Bitcoin is a decentralized electronic currency system. It was first described in a paper by Satoshi Nakamoto (a pseudonym) in 2008. It relies on digital signatures to prove ownership and a public history of transactions to prevent double-spending. The history of transactions is shared using a peer-to-peer network and is agreed upon using a proof-of-work system. The first Bitcoins were transacted in January 2009.
Bitcoin has no central authority or issuer. There is no central bank or fractional reserve system controlling the supply of Bitcoins. Instead, they are generated at a predictable rate such that the eventual total number will never exceed 21 million.
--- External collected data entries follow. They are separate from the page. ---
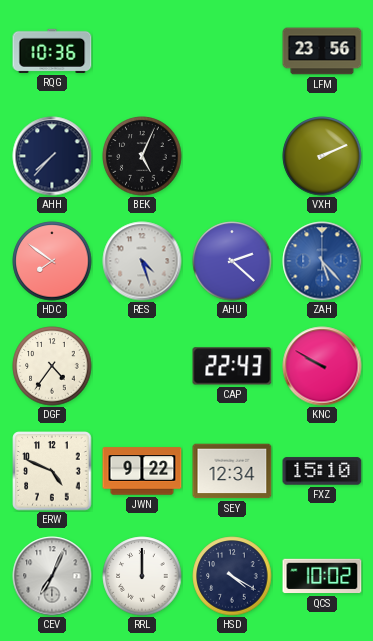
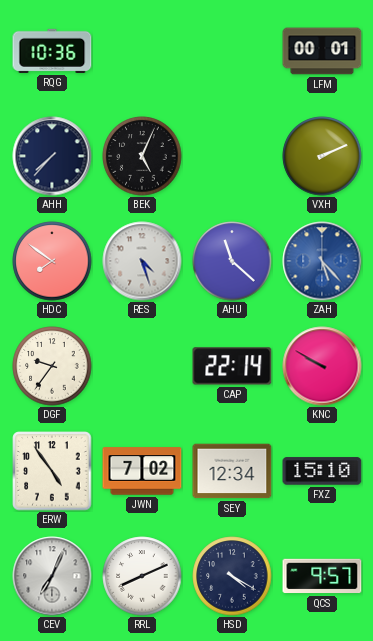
LFM: 23:56 -> 00:01
AHU: 2:22 -> 11:22
DGF: 4:36 -> 9:36
CAP: 22:43 -> 22:14
ERW: 4:49 -> 4:54
JWN: 9:22 -> 7:02
RRL: 12:00 -> 8:11
QCS: 10:02 -> 9:57
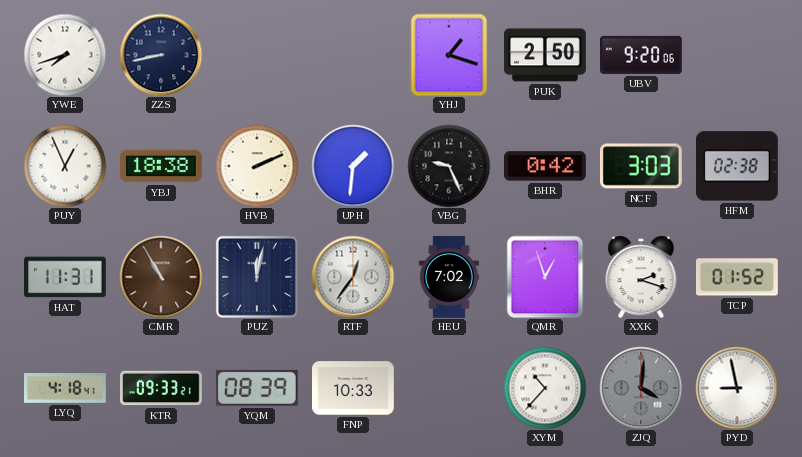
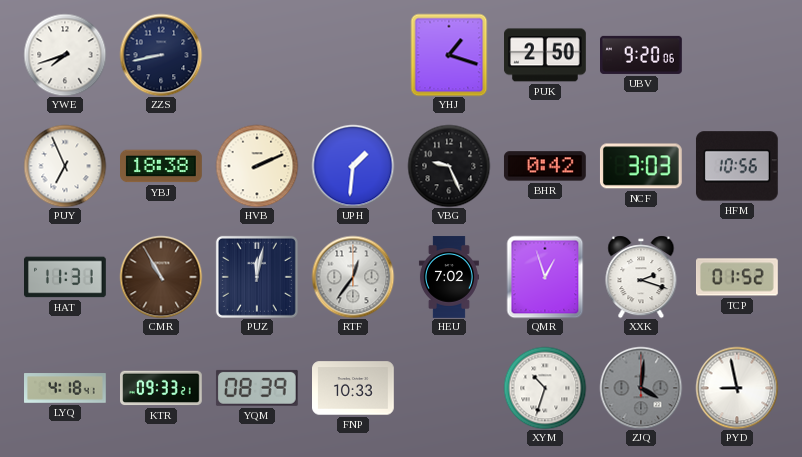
PUY: 12:56 -> 6:56
HFM: 02:38 -> 10:56
XYM: 10:37 -> 10:33
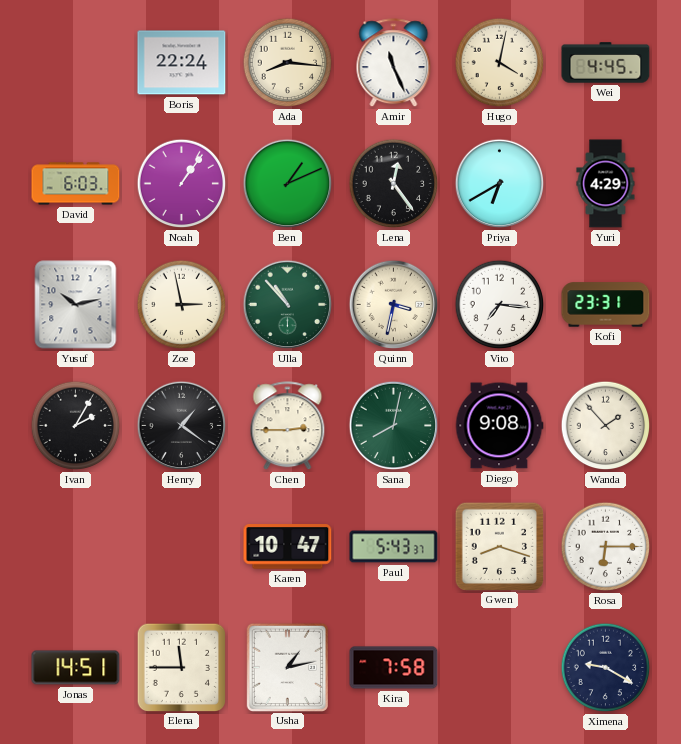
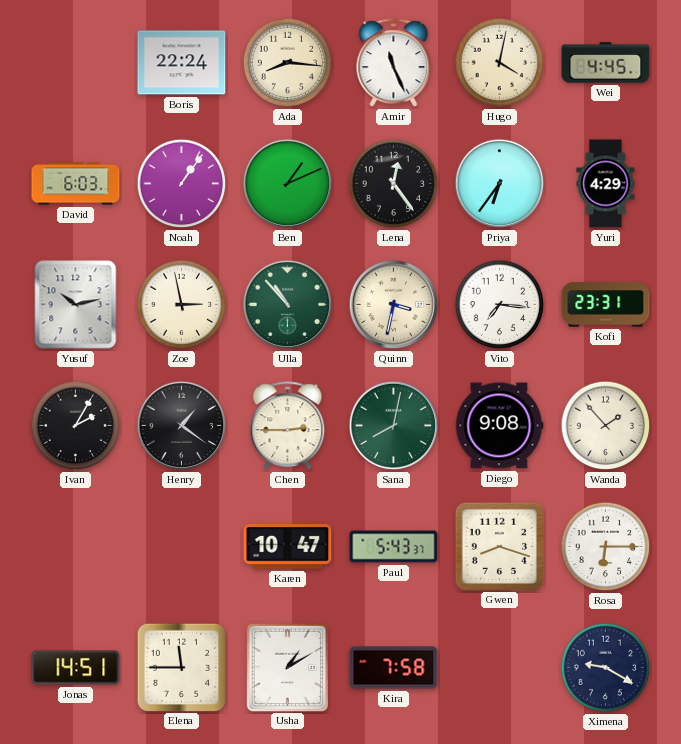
Priya: 6:40 -> 6:36
Usha: 1:13 -> 1:10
There is no requirement for a trusted third-party when making Bitcoin transactions. Suppose Alice wishes to send a number of Bitcoins to Bob. Alice uses a Bitcoin client to join the Bitcoin peer-to-peer network and makes a public transaction or declaration stating that one or more identities that she controls (which can be verified using public-key cryptography), and which previously had a number of Bitcoins assigned to them, wish to re-assign those Bitcoins to one or more other identities, at least one of which is controlled by Bob. The participants of the peer-to-peer network form a collective consensus regarding the validity of this transaction by appending it to the public history of previously agreed-upon transactions (the block chain). This process involves the repeated computation of a cryptographic hash function such that the digest of the transaction, along with other pending transactions, and an arbitrary nonce, has a specific form. This process is designed to require considerable computational effort, from which the security of the Bitcoin mechanism is derived. To encourage users to pay this computational cost, the process is incentivized using newly generated Bitcoins and/or transaction fees. This entire process is known as mining.